Bu tür siteleri kullanmanız durumunda suç işlediğinizin her zaman bilincinde olmalısınız.
Çözüm
Yayın sağlayıcıları, eylemleriyle giderek daha fazla müşteriyi daha pahalı abonelik modellerini tercih etmeye ve hatta bunları iptal etmeye yönlendiriyor. Sonuç olarak, daha fazla kişi televizyonu yeniden kablolu TV üzerinden izlemeye karar verdi. En azından böyle olması gerekiyor. Ancak yazının biraz ilerisinde görebileceğiniz mevcut araştırmalar, Almanya’daki müşterilerin fiyat artışlarını kolayca kabul ettiğini gösteriyor.
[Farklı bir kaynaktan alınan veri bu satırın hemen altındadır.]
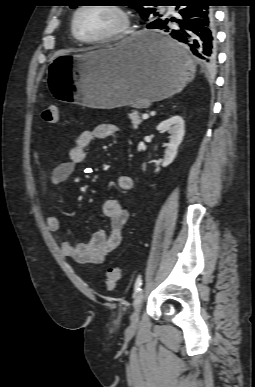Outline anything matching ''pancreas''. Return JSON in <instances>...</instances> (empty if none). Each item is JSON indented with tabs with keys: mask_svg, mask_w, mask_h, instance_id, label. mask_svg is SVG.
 <instances>
[{
	"mask_svg": "<svg viewBox=\"0 0 255 387\" xmlns=\"http://www.w3.org/2000/svg\"><path fill=\"white\" fill-rule=\"evenodd\" d=\"M129 118L131 119L132 127L134 129H137L139 127V125L142 123V120H141V118L139 116V113L136 110H134L132 112V114H130Z\"/></svg>",
	"mask_w": 255,
	"mask_h": 387,
	"instance_id": "1",
	"label": "pancreas"
}]
</instances>
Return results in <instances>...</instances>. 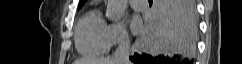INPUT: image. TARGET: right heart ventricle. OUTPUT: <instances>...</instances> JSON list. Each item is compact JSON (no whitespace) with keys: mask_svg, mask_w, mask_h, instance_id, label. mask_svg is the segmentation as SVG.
<instances>
[{"mask_svg":"<svg viewBox=\"0 0 242 64\" xmlns=\"http://www.w3.org/2000/svg\"><path fill=\"white\" fill-rule=\"evenodd\" d=\"M108 24L99 9L86 12L77 23L75 29V47L85 57H98L110 48L108 40Z\"/></svg>","mask_w":242,"mask_h":64,"instance_id":"e07e8e85","label":"right heart ventricle"}]
</instances>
Şimdi Netflix de fiyatı yeniden artıracağını duyurdu. Almanya’da son gerçek maliyet artışı bir süre önce gerçekleşti, ancak dergi bunu istiyor Çeşitlilik böyle bir şeyin ilk işaretlerini bulduk. Uzmanlar, akış hizmetine abonelik maliyetinin 19,90 avroya kadar çıkabileceğini varsayıyor.
Peki söyleyecek başka nem kaldı? Benim için video akışı hoşgörüyle karşılanan bir kötülüktür ve öyle olmaya da devam ediyor. Maliyetler artmaya devam etse bile memnuniyetsizliğimi dile getireceğim ama yine de içeriği tüketeceğim. Çünkü biz insanlar, ben de dahil, her şeyin ötesinde bir şey var: Gerçekten tembeliz.
Konunun tamamı hakkındaki görüşlerinizi çok merak ediyorum. Peki ya sen? Fiyat artışları hakkında ne düşünüyorsunuz? Yayın tekliflerini kullanıyor musunuz? Yorumlarda bize bildirin!